During a film session that preceded Monday's practice, Dunphy stopped the tape after a nice defensive possession and turned to Moore. "Ramone," he said, "I think you played as hard as you could defensively there. You're starting to get it."
• Allen, who played on USA Basketball's college select team this summer, is an interesting character. He's a smooth big man with a nice jumper (teammates have occasionally called him "Big Sexy") who seems more comfortable in the face-up, pick-and-pop game than he is backing down opposing posts. He only shot 88 free throws in 1,207 minutes last season, and he's often criticized for having a "passive" demeanor. But he puts in significant effort on the glass (with
Allen is also capable of some all-conference-level sarcasm. He told me that it takes trash-talk to truly get him riled up, and when I asked him which opponent ran its mouth the most last season, he said, "Ironically, it was the guys from Seton Hall."
• The single biggest thing holding back Temple's offense, which ranked 77th nationally in efficiency last season: Its ratio of free-throw attempts (533) to field-goal attempts (1,942) was abysmal. Only eight teams in D-I -- Sacred Heart, Illinois, Toledo, Presbyterian, Bryant, Dartmouth, Eastern Kentucky and College of Charleston -- had lower ratios, and none of those teams ranked in the top 60 nationally in offensive efficiency, either.
The low fouls-drawn-per-40-minutes rates of big men Allen (3.1), Michael Eric (3.5) and Craig Williams (2.0) are a major issue. The A-10's best NCAA tournament team from last season, Xavier, got much better fouls-drawn rates from frontcourt players Jason Love (4.7), Jamel McLean (5.3) and Kenny Frease (3.2), not to mention that guards Jordan Crawford (4.6) and Tu Holloway (5.0) were excellent whistle-drawers as well.
"We don't take it to the rim hard enough or strong enough or appropriately enough," Dunphy said. "We're not an attacker-of-the-rim kind of team, but we've talked about it, and hopefully we'll get better at that this year."
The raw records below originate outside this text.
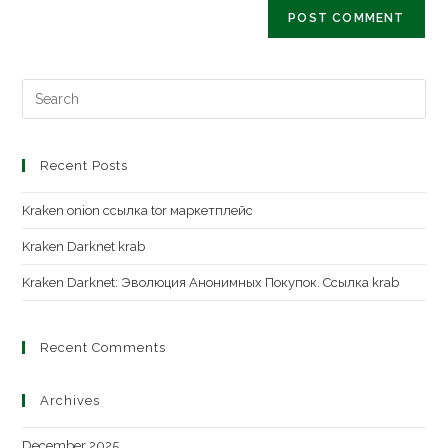
Recent Posts
Kraken onion ссылка tor маркетплейс
Kraken Darknet krab
Kraken Darknet: Эволюция Анонимных Покупок. Ссылка krab
Recent Comments
Archives
December 2025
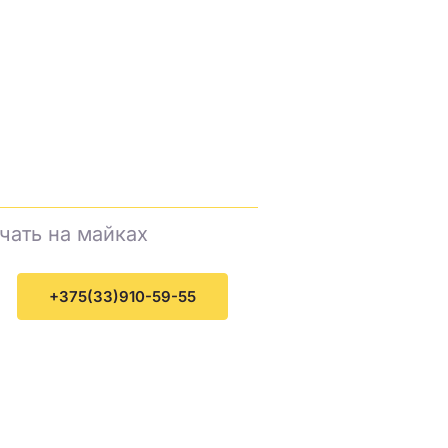
 футболках в Грод
чать на майках
и футболках для Вас!
+375(33)910-59-55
• A great Dunphy line, while encouraging Eric to finish stronger after receiving a slick feed from a driving Fernandez: "Mike, when Juan makes a pass like that and you don't finish, it's like reaching in his chest and taking his heart out."
• When the Owls are assigned push-ups and sit-ups in practice, Dunphy often joins them, and this is a source of amusement to his players. "He's going to hurt his back like that," I heard one of them say, laughing, as he watched Dunphy gingerly do a set of 15 push-ups, with his whistle tapping against the floor.
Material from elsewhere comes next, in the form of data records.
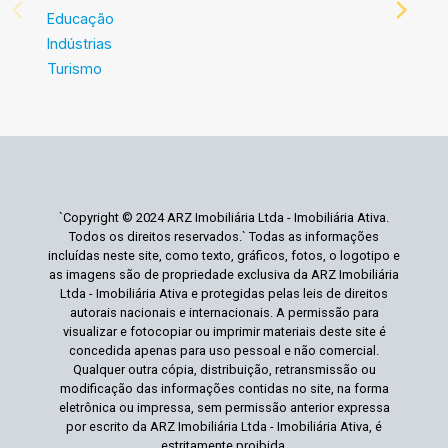
Educação
Indústrias
Turismo
`Copyright © 2024 ARZ Imobiliária Ltda - Imobiliária Ativa.
Todos os direitos reservados.` Todas as informações
incluídas neste site, como texto, gráficos, fotos, o logotipo e
as imagens são de propriedade exclusiva da ARZ Imobiliária
Ltda - Imobiliária Ativa e protegidas pelas leis de direitos
autorais nacionais e internacionais. A permissão para
visualizar e fotocopiar ou imprimir materiais deste site é
concedida apenas para uso pessoal e não comercial.
Qualquer outra cópia, distribuição, retransmissão ou
modificação das informações contidas no site, na forma
eletrônica ou impressa, sem permissão anterior expressa
por escrito da ARZ Imobiliária Ltda - Imobiliária Ativa, é
estritamente proibida.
"They all bust my [butt] about it," Dunphy said. "They say I don't go down far enough."
• Senior forward Craig Williams was one of the bystanders in practice this week, alternating between riding a stationary bike and using a bone growth stimulator on the fifth metatarsal of his right foot, which he fractured while playing in St. Croix (his home) this offseason. The fracture didn't get diagnosed until he returned to Temple -- Williams initially thought he just had a sore foot -- so he didn't have surgery until September, and said he'll likely be sidelined until December.